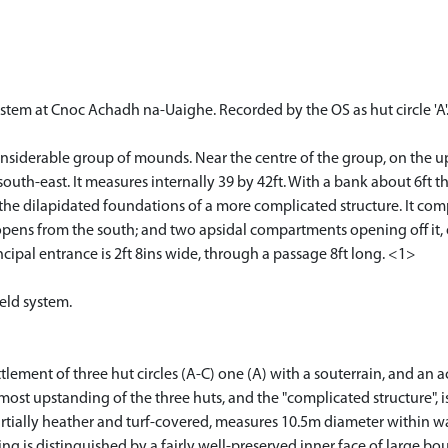
ystem at Cnoc Achadh na-Uaighe. Recorded by the OS as hut circle 'A'.
nsiderable group of mounds. Near the centre of the group, on the upp
south-east. It measures internally 39 by 42ft. With a bank about 6ft t
 the dilapidated foundations of a more complicated structure. It co
opens from the south; and two apsidal compartments opening off it,
ncipal entrance is 2ft 8ins wide, through a passage 8ft long. <1>
ield system.
tlement of three hut circles (A-C) one (A) with a souterrain, and an
ost upstanding of the three huts, and the "complicated structure", is
partially heather and turf-covered, measures 10.5m diameter within 
ling is distinguished by a fairly well-preserved inner face of large bo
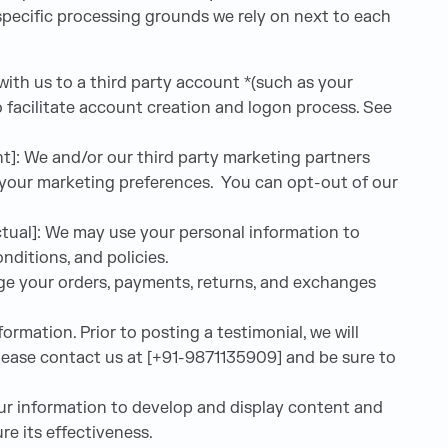
 specific processing grounds we rely on next to each
with us to a third party account *(such as your
 facilitate account creation and logon process. See
t]: We and/or our third party marketing partners
h your marketing preferences. You can opt-out of our
tual]: We may use your personal information to
ditions, and policies.
age your orders, payments, returns, and exchanges
rmation. Prior to posting a testimonial, we will
please contact us at [+91-9871135909] and be sure to
ur information to develop and display content and
re its effectiveness.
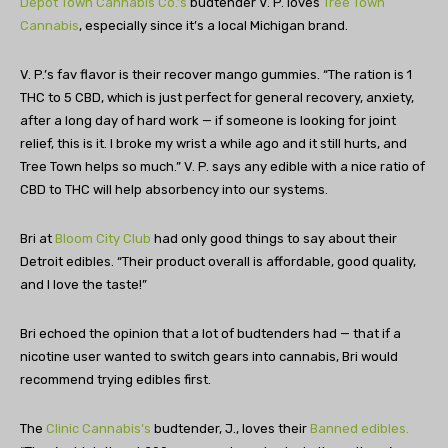
Depot Town Cannabis Co.’s
budtender V. P. loves
Tree Town
Cannabis
, especially since it’s a local Michigan brand.
V. P.’s fav flavor is their recover mango gummies. “The ration is 1
THC to 5 CBD, which is just perfect for general recovery, anxiety,
after a long day of hard work — if someone is looking for joint
relief, this is it. I broke my wrist a while ago and it still hurts, and
Tree Town helps so much.” V. P. says any edible with a nice ratio of
CBD to THC will help absorbency into our systems.
Bri at
Bloom City Club
had only good things to say about their
Detroit edibles. “Their product overall is affordable, good quality,
and I love the taste!”
Bri echoed the opinion that a lot of budtenders had — that if a
nicotine user wanted to switch gears into cannabis, Bri would
recommend trying edibles first.
The
Clinic Cannabis’s
budtender, J., loves their
Banned edibles.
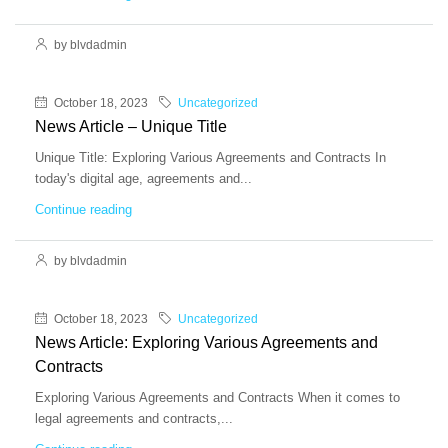
by blvdadmin
October 18, 2023
Uncategorized
News Article – Unique Title
Unique Title: Exploring Various Agreements and Contracts In
today's digital age, agreements and...
Continue reading
by blvdadmin
October 18, 2023
Uncategorized
News Article: Exploring Various Agreements and
Contracts
Exploring Various Agreements and Contracts When it comes to
legal agreements and contracts,...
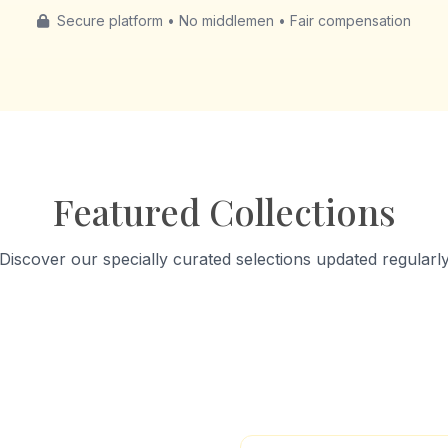
Secure platform • No middlemen • Fair compensation
Featured Collections
Discover our specially curated selections updated regularl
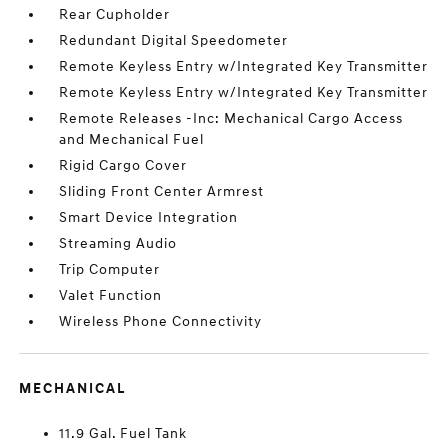
Rear Cupholder
Redundant Digital Speedometer
Remote Keyless Entry w/Integrated Key Transmitter
Remote Keyless Entry w/Integrated Key Transmitter
Remote Releases -Inc: Mechanical Cargo Access
and Mechanical Fuel
Rigid Cargo Cover
Sliding Front Center Armrest
Smart Device Integration
Streaming Audio
Trip Computer
Valet Function
Wireless Phone Connectivity
MECHANICAL
11.9 Gal. Fuel Tank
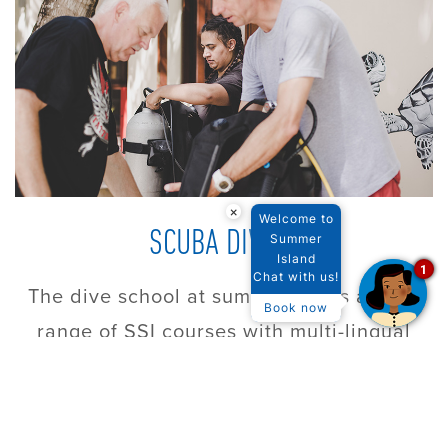
×
Welcome to
SCUBA DIVING
Summer
Island
1
Chat with us!
The dive school at summer offers a wide
Book now
range of SSI courses with multi-lingual
instructors
FIND OUT MORE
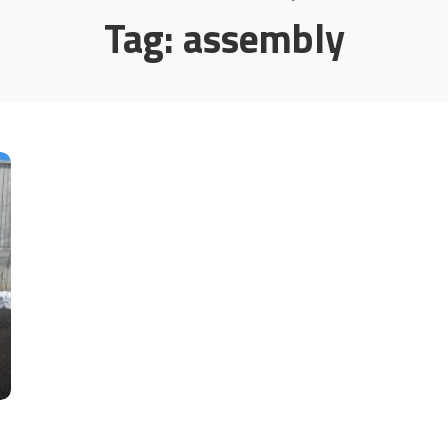
Tag:
assembly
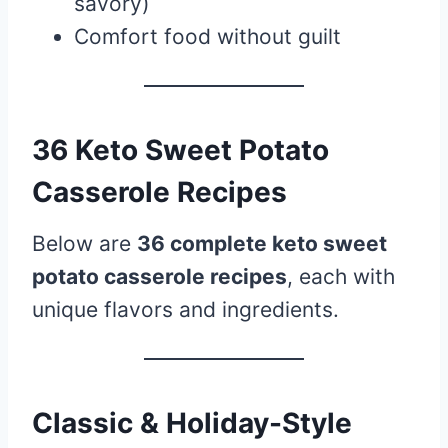
savory)
Comfort food without guilt
36 Keto Sweet Potato
Casserole Recipes
Below are
36 complete keto sweet
potato casserole recipes
, each with
unique flavors and ingredients.
Classic & Holiday-Style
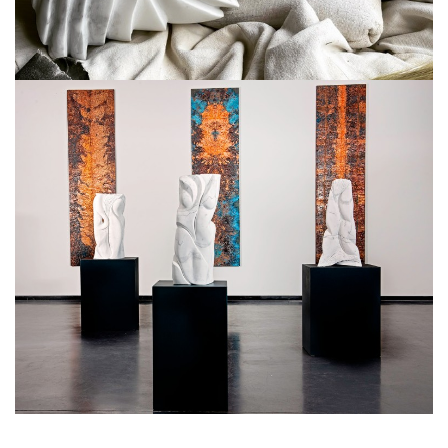
. . .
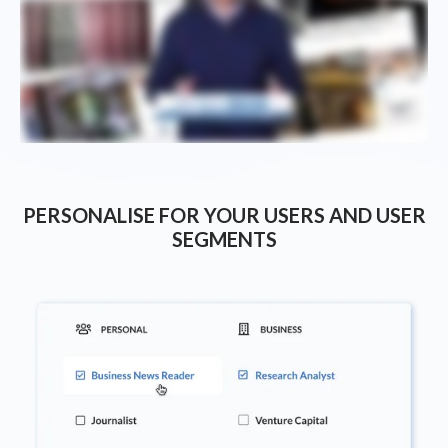
PERSONALISE FOR YOUR USERS AND USER
SEGMENTS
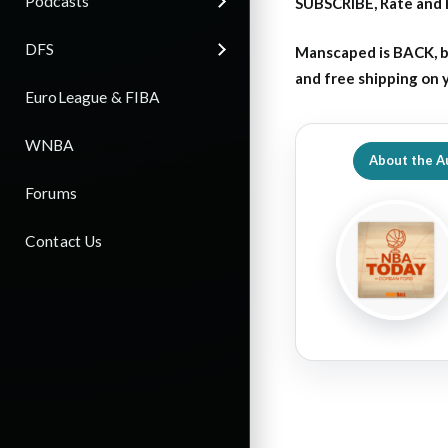
Podcasts
SUBSCRIBE, Rate and 
DFS
Manscaped is BACK, b
and free shipping on
EuroLeague & FIBA
WNBA
About the A
Forums
Contact Us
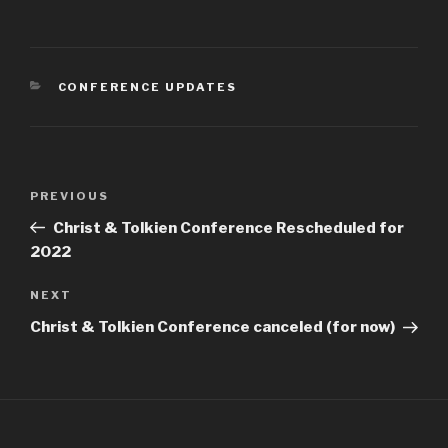
CATEGORIES
CONFERENCE UPDATES
Post
Previous
PREVIOUS
navigation
Post
Christ & Tolkien Conference Rescheduled for
2022
Next
NEXT
Post
Christ & Tolkien Conference canceled (for now)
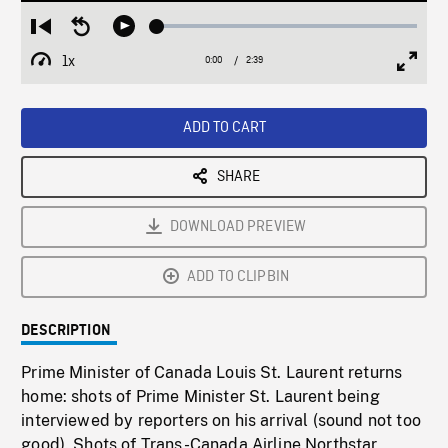
Loaded
:
Restart
Seek
Play
2.41%
from
backward
1x
0:00
Current
2:39
Duration
/
beginning
10
Playback
Full
Time
seconds
Rate
Scree
ADD TO CART
SHARE
DOWNLOAD PREVIEW
ADD TO CLIPBIN
DESCRIPTION
Prime Minister of Canada Louis St. Laurent returns
home: shots of Prime Minister St. Laurent being
interviewed by reporters on his arrival (sound not too
good). Shots of Trans-Canada Airline Northstar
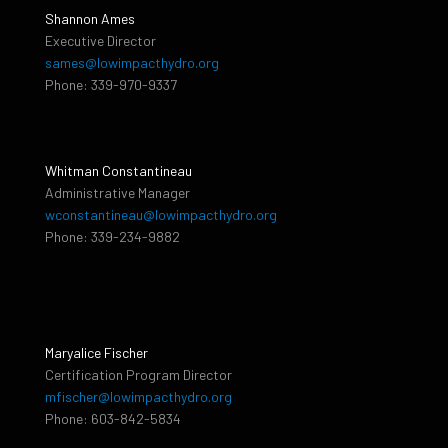
Shannon Ames
Executive Director
sames@lowimpacthydro.org
Phone: 339-970-9337
Whitman Constantineau
Administrative Manager
wconstantineau@lowimpacthydro.org
Phone: 339-234-9882
Maryalice Fischer
Certification Program Director
mfischer@lowimpacthydro.org
Phone: 603-842-5834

== == ==

> **ACTIVITY**: Using the records above, return word for word the lines that begin at the one containing "Bri echoed the" and end at the one containing "PERSONALISE FOR YOUR USERS AND USER", both of them included and no pictures.

> **WRITTEN RESPONSE**:
Bri echoed the opinion that a lot of budtenders had — that if a
nicotine user wanted to switch gears into cannabis, Bri would
recommend trying edibles first.
The
Clinic Cannabis’s
budtender, J., loves their
Banned edibles.
by blvdadmin
October 18, 2023
Uncategorized
News Article – Unique Title
Unique Title: Exploring Various Agreements and Contracts In
today's digital age, agreements and...
Continue reading
by blvdadmin
October 18, 2023
Uncategorized
News Article: Exploring Various Agreements and
Contracts
Exploring Various Agreements and Contracts When it comes to
legal agreements and contracts,...
Secure platform • No middlemen • Fair compensation
Featured Collections
Discover our specially curated selections updated regularl
Rear Cupholder
Redundant Digital Speedometer
Remote Keyless Entry w/Integrated Key Transmitter
Remote Keyless Entry w/Integrated Key Transmitter
Remote Releases -Inc: Mechanical Cargo Access
and Mechanical Fuel
Rigid Cargo Cover
Sliding Front Center Armrest
Smart Device Integration
Streaming Audio
Trip Computer
Valet Function
Wireless Phone Connectivity
MECHANICAL
11.9 Gal. Fuel Tank
×
Welcome to
SCUBA DIVING
Summer
Island
1
Chat with us!
The dive school at summer offers a wide
Book now
range of SSI courses with multi-lingual
instructors
FIND OUT MORE
Tag:
assembly
savory)
Comfort food without guilt
36 Keto Sweet Potato
Casserole Recipes
Below are
36 complete keto sweet
potato casserole recipes
, each with
unique flavors and ingredients.
Classic & Holiday-Style
. . .
PERSONALISE FOR YOUR USERS AND USER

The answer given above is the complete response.